In ihnen setzte die erzählende Prosa als am wenigsten reglementierte aller Gattungen sich zu den aufstrebenden (natur)wissenschaftlichen Disziplinen ins Verhältnis und dem zunehmend unverbundenen, gruppenspezifischen Wissen, das diese für die entstehenden Fachgemeinschaften produzierten. Auch diese Veränderungen der Wissensproduktion und Wissensvermittlung sind im Zusammenhang einer Ausdifferenzierung westlicher Gesellschaften in unabhängige Funktionsbereiche durch den Prozess ihrer Modernisierung zu sehen. Immermanns Die Epigonen (1836) gewähren mit ihrer Darstellung des Konflikts zwischen humanistischem Gymnasium und neuer naturwissenschaftlicher Realschule einen Blick auf diese Problematik. In der Prosa wurde die Literatur somit zur Schnittstelle von Gesellschaft und rasant anwachsenden, oft unverbundenen neuen Wissensmengen. Indem Literatur dieses Wissen in ihren fingierten Lebenswelten sinnlich erfahrbar machte, befragte sie dieses auch auf seine Konsequenzen für den Einzelnen und die Gesellschaft. Beispielhaft ist diese neuartige Durchmischung von Poesie, Erzähl- und Zweckprosa an Heines Reisebildern (1826–1831) abzulesen.
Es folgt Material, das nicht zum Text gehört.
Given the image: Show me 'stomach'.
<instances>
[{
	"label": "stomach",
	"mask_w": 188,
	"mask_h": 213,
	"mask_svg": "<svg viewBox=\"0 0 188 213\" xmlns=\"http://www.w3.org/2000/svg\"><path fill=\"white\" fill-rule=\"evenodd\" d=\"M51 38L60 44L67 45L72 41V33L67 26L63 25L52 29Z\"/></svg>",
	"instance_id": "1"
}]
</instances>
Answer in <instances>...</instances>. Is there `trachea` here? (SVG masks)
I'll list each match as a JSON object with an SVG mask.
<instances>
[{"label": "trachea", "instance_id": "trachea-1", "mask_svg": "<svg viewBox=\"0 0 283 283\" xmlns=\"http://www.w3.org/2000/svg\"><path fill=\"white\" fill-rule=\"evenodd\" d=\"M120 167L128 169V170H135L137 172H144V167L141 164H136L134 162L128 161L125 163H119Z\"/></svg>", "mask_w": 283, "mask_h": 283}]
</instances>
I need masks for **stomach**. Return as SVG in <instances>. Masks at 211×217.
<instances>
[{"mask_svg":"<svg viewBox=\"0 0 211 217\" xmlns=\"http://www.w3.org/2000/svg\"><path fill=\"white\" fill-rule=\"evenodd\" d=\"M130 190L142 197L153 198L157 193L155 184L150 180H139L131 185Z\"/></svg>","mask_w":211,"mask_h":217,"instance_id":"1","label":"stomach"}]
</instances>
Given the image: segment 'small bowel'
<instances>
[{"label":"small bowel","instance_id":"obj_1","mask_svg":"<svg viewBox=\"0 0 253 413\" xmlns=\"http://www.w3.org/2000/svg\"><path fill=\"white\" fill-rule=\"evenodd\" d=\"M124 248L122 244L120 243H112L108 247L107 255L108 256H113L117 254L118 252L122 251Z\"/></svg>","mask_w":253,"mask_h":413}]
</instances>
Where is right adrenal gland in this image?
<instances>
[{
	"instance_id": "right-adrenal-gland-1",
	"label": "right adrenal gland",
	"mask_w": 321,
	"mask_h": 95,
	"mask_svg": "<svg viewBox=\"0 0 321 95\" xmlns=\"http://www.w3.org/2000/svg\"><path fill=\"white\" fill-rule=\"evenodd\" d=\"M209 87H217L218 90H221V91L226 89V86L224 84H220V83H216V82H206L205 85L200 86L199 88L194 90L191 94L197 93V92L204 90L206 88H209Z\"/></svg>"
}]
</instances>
Der innerliterarische Wandel, den die Abkehr von der Romantik darstellt, geschah nicht durch die beschriebenen wissenschaftlichen, technischen und sozialen Umbrüche als solche. Er vollzog sich vielmehr an dieser publizistischen Schnittstelle der zeitaktuellen Wahrnehmung und Verarbeitung all jener Veränderungen am Welt-, Natur- und Menschenbild. Der Wille zum Wissen war wiederum ein allgemeiner und verband so verschiedene Œuvres wie etwa die der Österreicher Stifter und Karl Postl, der sich Charles Sealsfield nannte. Sealsfield vollzog den Übergang von der faktenorientierten Prosa der Wissensvermittlung auf der Basis von Arbeiten für Journale (Austria as it is, or Sketches of Continental Courts, 1828) zum fiktiven Roman (Lebensbilder aus beiden Hemisphären, 1835–37) ganz selbstverständlich.
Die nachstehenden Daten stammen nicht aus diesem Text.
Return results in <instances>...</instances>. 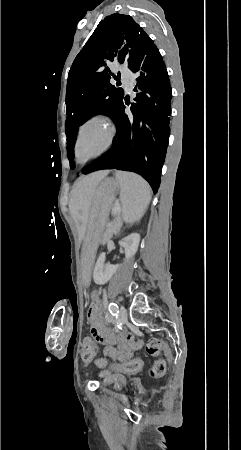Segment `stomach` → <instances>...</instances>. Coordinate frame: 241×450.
<instances>
[{"mask_svg":"<svg viewBox=\"0 0 241 450\" xmlns=\"http://www.w3.org/2000/svg\"><path fill=\"white\" fill-rule=\"evenodd\" d=\"M119 183L112 178L100 181L90 210V218L86 236L81 249V284L86 287L90 276L97 248L107 224L110 208L116 198Z\"/></svg>","mask_w":241,"mask_h":450,"instance_id":"stomach-1","label":"stomach"}]
</instances>
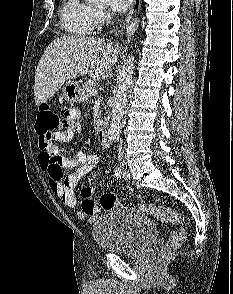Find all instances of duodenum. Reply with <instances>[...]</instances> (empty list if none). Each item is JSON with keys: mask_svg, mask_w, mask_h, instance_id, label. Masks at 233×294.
Instances as JSON below:
<instances>
[{"mask_svg": "<svg viewBox=\"0 0 233 294\" xmlns=\"http://www.w3.org/2000/svg\"><path fill=\"white\" fill-rule=\"evenodd\" d=\"M99 141L103 146H108L110 144V138L108 130L105 127H102L98 133Z\"/></svg>", "mask_w": 233, "mask_h": 294, "instance_id": "duodenum-1", "label": "duodenum"}]
</instances>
Doch ist Literatur nicht nur als eine Reagierende im Nachtrab dieses sozialen und denkgeschichtlichen Umbruchs zu lesen. Sie bildete als Journalliteratur nicht selten dessen Vorhut, indem sie die Debatten über Art und Richtung der Entwicklung anstieß, austrug und somit entscheidend dafür war, welche leitenden Unterscheidungen und Grenzziehungen ausgehandelt wurden. Die Romane der Zeit glichen sich häufig dem vielstimmigen Journal an und übernahmen dann eine ähnliche Funktion wie deren heute kaum noch zu ermessende Vielzahl: Estermann (1991) weist für den Zeitraum 1815–1850 über 2.000 Zeitschriftentitel, darunter natürlich auch kurzlebige, mit etwa 60.000 Textbeiträgen nach.

Roman und Journal stehen damit aber auch im Zeichen einer für den Einzelnen wie die Gesellschaft bedrohlich erscheinenden Ausdifferenzierung, die sie gleichermaßen zu gestalten und zu bewältigen versuchten. Journalprosa und Prosaliteratur arbeiteten dabei mit einer neuen Rhetorik der Verwischung von Unterschieden zwischen dem Text und seinen Kontexten. Und diese Kontexte selbst wurden zunehmend nicht mehr spekulativ-dialektisch entlang von einander ausschließenden philosophischen Gegenbegriffen, sondern empirisch induktiv aufgezeichnet und gleichsam wissenschaftlich in graduelle Skalen eingetragen.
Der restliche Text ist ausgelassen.